Field	Required	Meaning
`expected_tool`	yes	The tool the model is supposed to call. A run "selects" it when the name appears in any `tool_calls[].name`.
`min_selection_rate`	yes	The minimum fraction of runs (0.0 to 1.0) that must select the tool.
`max_total_tokens`	no	A per-run cap on `conversation.tokens.total`. Omit it for no token budget.
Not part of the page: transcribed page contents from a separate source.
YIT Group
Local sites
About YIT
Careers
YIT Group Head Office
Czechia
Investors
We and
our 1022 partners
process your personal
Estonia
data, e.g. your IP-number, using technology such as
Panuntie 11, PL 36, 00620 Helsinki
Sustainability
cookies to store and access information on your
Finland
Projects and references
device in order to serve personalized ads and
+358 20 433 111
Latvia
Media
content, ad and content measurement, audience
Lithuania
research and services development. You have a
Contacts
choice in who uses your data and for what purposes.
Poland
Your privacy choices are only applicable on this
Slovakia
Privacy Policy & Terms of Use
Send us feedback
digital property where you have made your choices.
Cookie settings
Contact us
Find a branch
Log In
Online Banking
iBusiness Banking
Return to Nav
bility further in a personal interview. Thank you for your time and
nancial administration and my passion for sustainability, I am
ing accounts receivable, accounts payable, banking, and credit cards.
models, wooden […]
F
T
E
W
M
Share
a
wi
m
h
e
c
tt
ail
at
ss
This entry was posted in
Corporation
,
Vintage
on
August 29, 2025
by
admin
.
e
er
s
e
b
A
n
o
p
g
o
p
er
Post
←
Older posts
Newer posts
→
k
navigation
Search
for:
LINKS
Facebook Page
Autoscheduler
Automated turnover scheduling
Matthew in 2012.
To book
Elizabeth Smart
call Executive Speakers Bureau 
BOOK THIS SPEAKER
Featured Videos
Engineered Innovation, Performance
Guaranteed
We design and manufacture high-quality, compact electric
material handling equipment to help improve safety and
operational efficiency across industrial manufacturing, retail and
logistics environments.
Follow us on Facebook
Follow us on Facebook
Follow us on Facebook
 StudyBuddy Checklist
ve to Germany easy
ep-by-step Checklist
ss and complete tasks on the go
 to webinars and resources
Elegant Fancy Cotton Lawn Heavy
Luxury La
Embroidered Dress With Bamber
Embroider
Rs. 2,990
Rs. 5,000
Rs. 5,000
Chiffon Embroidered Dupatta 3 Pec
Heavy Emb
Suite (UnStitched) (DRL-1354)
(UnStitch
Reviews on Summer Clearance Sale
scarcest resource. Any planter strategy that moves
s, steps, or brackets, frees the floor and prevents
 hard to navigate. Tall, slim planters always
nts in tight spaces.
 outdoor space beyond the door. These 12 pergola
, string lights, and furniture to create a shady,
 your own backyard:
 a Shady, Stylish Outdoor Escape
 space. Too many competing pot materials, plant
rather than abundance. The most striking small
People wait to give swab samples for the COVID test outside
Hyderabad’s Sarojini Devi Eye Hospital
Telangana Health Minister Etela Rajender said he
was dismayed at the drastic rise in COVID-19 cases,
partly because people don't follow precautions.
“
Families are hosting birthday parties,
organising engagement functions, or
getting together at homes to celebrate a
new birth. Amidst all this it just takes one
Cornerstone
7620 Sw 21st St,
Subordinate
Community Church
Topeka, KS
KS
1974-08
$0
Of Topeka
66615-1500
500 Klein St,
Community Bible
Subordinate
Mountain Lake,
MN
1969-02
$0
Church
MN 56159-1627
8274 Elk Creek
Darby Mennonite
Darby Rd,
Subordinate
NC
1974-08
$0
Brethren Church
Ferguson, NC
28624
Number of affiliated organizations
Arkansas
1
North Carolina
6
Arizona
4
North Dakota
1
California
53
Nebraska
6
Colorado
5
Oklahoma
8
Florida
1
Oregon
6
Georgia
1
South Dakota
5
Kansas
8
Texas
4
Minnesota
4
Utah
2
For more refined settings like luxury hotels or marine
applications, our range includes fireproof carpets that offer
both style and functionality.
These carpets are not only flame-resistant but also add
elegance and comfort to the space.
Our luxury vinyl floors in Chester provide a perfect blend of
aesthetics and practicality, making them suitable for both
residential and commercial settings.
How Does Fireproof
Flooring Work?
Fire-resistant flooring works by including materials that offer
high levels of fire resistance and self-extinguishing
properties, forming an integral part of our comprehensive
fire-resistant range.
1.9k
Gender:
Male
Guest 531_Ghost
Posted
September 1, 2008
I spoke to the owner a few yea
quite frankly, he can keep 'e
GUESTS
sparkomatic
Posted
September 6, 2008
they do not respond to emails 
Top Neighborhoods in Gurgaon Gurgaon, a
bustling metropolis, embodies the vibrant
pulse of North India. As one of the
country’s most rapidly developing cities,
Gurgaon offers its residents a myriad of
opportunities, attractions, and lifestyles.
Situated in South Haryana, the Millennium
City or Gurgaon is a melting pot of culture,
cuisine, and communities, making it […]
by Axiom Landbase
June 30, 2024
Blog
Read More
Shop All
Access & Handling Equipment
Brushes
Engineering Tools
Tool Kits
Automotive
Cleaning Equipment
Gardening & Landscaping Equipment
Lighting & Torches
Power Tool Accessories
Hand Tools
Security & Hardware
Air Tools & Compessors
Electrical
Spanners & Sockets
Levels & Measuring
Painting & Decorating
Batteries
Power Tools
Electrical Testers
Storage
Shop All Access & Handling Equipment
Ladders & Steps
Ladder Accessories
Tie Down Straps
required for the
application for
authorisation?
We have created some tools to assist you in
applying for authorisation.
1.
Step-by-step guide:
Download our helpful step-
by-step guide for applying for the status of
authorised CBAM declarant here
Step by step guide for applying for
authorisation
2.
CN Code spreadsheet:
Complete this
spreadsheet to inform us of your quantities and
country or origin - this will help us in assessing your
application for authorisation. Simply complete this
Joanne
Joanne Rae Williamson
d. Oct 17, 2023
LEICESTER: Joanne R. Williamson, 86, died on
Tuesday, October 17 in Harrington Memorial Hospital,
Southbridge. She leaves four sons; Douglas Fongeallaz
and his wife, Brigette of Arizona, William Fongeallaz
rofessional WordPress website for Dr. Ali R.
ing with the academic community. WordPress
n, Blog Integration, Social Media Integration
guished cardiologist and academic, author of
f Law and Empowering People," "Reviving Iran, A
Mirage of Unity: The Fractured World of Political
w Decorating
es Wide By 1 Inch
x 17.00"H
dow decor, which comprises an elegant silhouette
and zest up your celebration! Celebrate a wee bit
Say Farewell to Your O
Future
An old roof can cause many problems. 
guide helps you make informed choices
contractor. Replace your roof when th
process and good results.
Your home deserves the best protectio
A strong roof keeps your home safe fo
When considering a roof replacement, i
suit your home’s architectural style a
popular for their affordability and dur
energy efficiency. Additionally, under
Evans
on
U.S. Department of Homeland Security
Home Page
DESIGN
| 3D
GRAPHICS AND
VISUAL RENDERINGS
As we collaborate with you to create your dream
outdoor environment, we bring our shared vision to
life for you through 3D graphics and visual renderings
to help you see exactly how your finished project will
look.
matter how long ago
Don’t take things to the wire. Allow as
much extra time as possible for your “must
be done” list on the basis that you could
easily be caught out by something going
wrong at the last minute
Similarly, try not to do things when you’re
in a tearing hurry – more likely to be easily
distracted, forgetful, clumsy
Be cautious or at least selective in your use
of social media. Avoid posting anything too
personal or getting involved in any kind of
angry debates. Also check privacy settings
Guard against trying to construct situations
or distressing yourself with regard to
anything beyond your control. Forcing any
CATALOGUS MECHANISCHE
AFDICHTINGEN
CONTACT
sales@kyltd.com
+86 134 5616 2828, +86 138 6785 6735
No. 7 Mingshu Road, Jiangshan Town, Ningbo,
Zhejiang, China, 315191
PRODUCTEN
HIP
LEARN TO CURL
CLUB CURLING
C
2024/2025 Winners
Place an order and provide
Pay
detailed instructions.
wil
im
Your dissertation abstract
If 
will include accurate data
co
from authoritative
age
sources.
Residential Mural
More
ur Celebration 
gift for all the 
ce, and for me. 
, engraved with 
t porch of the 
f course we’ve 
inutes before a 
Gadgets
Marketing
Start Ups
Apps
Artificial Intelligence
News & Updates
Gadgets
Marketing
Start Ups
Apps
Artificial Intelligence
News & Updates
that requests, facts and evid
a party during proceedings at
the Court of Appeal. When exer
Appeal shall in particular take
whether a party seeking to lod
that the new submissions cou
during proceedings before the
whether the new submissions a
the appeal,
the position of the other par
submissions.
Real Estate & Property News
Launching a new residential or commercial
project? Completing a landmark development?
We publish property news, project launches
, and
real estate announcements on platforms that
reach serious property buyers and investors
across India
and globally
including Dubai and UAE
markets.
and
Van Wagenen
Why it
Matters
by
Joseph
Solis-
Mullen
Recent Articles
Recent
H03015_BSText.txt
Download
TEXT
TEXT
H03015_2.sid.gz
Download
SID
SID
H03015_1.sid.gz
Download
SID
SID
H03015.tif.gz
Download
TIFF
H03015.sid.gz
The floor is independent of the per-run expect: block. You can use both: expect: asserts the shape of any one run, tool_selection: asserts the behavior across all of them.

What pass^k measures

The aggregation reports three numbers per (agent, model) pair:

selection rate: selected / runs. How often the model reached for the expected tool, ignoring cost.
pass^k: the fraction of runs that BOTH selected the tool AND stayed within the token budget. This is the headline metric. A run that picks the right tool but blows the budget does not count toward pass^k, because correctness bought with an unbounded budget is not correctness you can rely on.
max tokens: the largest conversation.tokens.total seen across the runs, so a single expensive outlier is visible.

The CLI prints these as a single cost-vs-accuracy line per pair:

tool-selection floor [PASS] weather selection: selection 9/10 (90%), pass^k 90%, max tokens 1840

How the gate fails the run

The floor passes when the selection rate meets min_selection_rate AND every run stayed within max_total_tokens (when set). The budget check is all-or-nothing: one run over the cap fails the floor even at a 100% selection rate, because that run proves the model can exceed the budget.

When a floor is not met, mcptest run exits with code 1, the same code a failing test returns. A floor breach is a failing outcome, not a configuration or budget error, so it reuses the test-failure code rather than minting a new one. This mirrors how --coverage-threshold gates: the CLI computes the metric, prints it, and returns a non-zero exit on violation. The gate only fires when a tool_selection: block is present; agent tests without one are unaffected.

Current limitation: cassette replay is single-run

Multi-run is a live-dispatch feature today. When a recorded cassette is replayed (mcptest run with a cassette on disk and no --record), the agent test runs once regardless of runs:. Wiring multi-run through the cassette layer (recording and replaying N traces per pair) is a follow-up. For now, use the floor against live models.